(Saved entries)
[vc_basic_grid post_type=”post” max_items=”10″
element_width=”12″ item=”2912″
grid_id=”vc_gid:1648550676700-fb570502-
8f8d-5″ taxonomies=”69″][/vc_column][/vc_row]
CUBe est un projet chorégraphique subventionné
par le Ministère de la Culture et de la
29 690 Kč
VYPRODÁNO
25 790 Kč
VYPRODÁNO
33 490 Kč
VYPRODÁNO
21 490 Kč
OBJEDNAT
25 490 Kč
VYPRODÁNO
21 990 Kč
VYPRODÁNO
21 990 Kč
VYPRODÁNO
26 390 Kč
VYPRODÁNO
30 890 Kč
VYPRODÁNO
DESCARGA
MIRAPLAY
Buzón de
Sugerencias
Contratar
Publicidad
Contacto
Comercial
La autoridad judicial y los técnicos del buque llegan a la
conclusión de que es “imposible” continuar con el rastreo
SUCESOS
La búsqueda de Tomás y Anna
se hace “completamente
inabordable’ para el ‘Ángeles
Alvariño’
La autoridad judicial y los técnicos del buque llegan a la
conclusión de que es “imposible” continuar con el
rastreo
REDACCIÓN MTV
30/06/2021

* * *

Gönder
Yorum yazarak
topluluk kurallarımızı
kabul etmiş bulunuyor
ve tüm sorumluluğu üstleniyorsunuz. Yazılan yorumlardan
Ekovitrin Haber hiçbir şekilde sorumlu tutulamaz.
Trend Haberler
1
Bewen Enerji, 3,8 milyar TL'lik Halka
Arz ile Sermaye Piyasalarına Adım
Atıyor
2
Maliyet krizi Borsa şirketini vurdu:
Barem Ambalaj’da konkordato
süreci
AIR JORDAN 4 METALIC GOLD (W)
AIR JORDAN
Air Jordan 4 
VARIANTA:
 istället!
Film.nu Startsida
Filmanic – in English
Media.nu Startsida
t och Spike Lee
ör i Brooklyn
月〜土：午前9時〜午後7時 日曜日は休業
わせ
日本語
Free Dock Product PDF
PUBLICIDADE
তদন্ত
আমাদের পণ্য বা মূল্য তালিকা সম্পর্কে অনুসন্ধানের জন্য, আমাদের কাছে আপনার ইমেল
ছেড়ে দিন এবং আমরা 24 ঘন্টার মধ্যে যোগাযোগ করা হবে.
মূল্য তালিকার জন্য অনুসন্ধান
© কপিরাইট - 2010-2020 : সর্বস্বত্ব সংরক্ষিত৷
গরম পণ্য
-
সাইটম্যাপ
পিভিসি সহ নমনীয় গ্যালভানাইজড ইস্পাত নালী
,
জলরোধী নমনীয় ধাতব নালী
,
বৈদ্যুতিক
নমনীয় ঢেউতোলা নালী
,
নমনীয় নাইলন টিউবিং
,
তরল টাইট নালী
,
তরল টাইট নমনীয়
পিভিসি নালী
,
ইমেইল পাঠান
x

(WHAT IS BEING ASKED) Using the records above, count every line that includes the word "conclusión", and state the number only.

(EXERCISE OUTPUT) 2